Transcribe the data as written, minus images.

::::

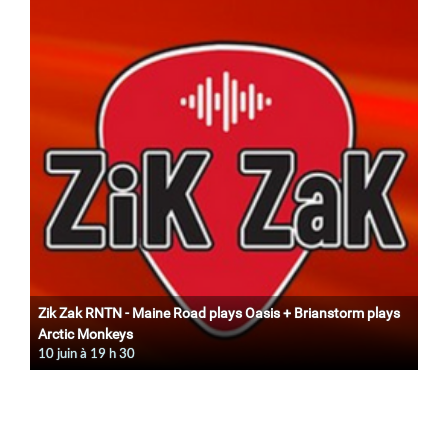
Zik Zak RNTN - Maine Road plays Oasis + Brianstorm plays
Arctic Monkeys
10 juin à 19
h
30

::::

## COMPLETED EXERCISE
Zik Zak RNTN - Maine Road plays Oasis + Brianstorm plays
Arctic Monkeys
10 juin à 19
h
30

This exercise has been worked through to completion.